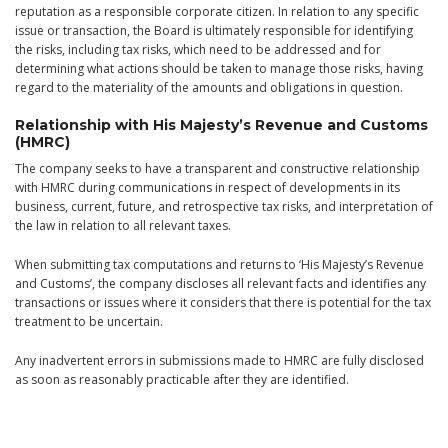
reputation as a responsible corporate citizen. In relation to any specific
issue or transaction, the Board is ultimately responsible for identifying
the risks, including tax risks, which need to be addressed and for
determining what actions should be taken to manage those risks, having
regard to the materiality of the amounts and obligations in question.
Relationship with His Majesty’s Revenue and Customs
(HMRC)
The company seeks to have a transparent and constructive relationship
with HMRC during communications in respect of developments in its
business, current, future, and retrospective tax risks, and interpretation of
the law in relation to all relevant taxes.
When submitting tax computations and returns to ‘His Majesty’s Revenue
and Customs’, the company discloses all relevant facts and identifies any
transactions or issues where it considers that there is potential for the tax
treatment to be uncertain.
Any inadvertent errors in submissions made to HMRC are fully disclosed
as soon as reasonably practicable after they are identified.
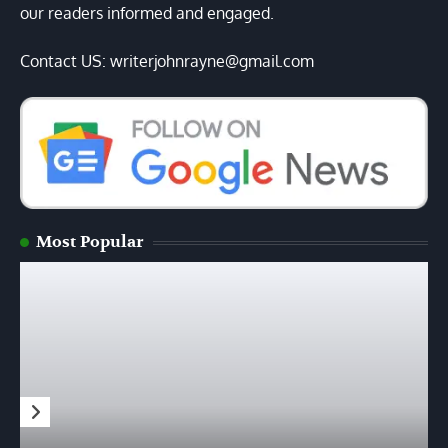
our readers informed and engaged.
Contact US: writerjohnrayne@gmail.com
Most Popular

· · · · ·

Your objective — Pull each line containing the word "Revenue" out of the data above.

Result of the task —
Relationship with His Majesty’s Revenue and Customs
When submitting tax computations and returns to ‘His Majesty’s Revenue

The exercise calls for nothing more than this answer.